SID-Washington’s 2021 Annual Conference, “Mind the Gap: Recalibrate for Equity and Impact”, was one such event that optimized this virtual format; held on May 26-27, 2021, this year’s conference had over 1,300 attendees and highlighted the benefits of virtual programming by erasing geographic limitations and allowing a more diverse population to attend than ever before. While SID-W’s Annual Conference is usually hosted in Washington DC, the transition online allowed attendees from over 64 countries – including Mongolia, Brazil, and Uganda – to join us from their own homes.

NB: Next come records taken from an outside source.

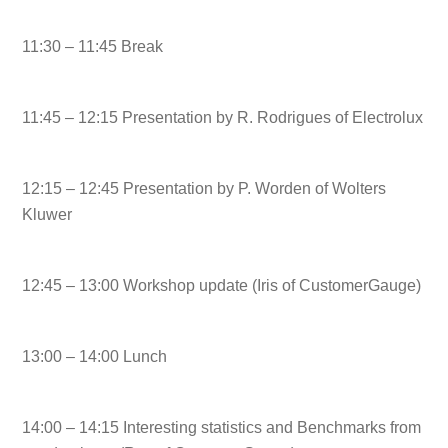
11:30 – 11:45 Break
11:45 – 12:15 Presentation by R. Rodrigues of Electrolux
12:15 – 12:45 Presentation by P. Worden of Wolters
Kluwer
12:45 – 13:00 Workshop update (Iris of CustomerGauge)
13:00 – 14:00 Lunch
14:00 – 14:15 Interesting statistics and Benchmarks from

The virtual platform provided speakers and attendees alike with a sense of renewed engagement and enthusiasm. Not only that, but the creative nature of the online Conference generated an eagerness among participants to interact with each other via the scheduled plenaries, Learning Labs, panels, and networking sessions. Attendees shared their thoughts on the most pressing issues in international development alongside their own professional experiences, creating a dynamic environment that was unhindered by the “Zoom fatigue” that has more recently accompanied virtual events. From the outset of the Opening Plenary, attendees took advantage of the chat feature to greet one another with a variety of “Good morning!” and “Good evening!” messages as they tuned in from around the world. Networking sessions provided a space for lively conversation that was less structured than the scheduled events – this led to the formation of groups like the “Amis Francophones” Table, created by one of the attendees who hoped to connect with other Francophiles. Consequently, we were able to connect with French speakers from Washington DC and around the globe, a feat that could not have been achieved if the Conference were in-person. The intention behind the choice of speakers and panelists at this year’s Conference also promoted a diversity of professionals: women, women of color, and minorities in senior positions were frequent sights at the SID-W Conference. Hearing from female CEOs, POC Foreign Service officers, and other trailblazers allowed us to feel represented within the world of international development and connect with professionals that reflected a background similar to our own.
Ultimately, it was inspiring to witness this diverse, global group of individuals and organizations come together and collaborate on solutions to bridge the gaps in development that were exacerbated by the pandemic. It was especially valuable for us, as interns, to connect with people that wouldn’t have been able to attend the Conference in an in-person setting. The Conference showed us the power that the virtual format has in ensuring a diverse set of perspectives has a voice on the most pertinent development issues, making meaningful progress towards well-founded solutions.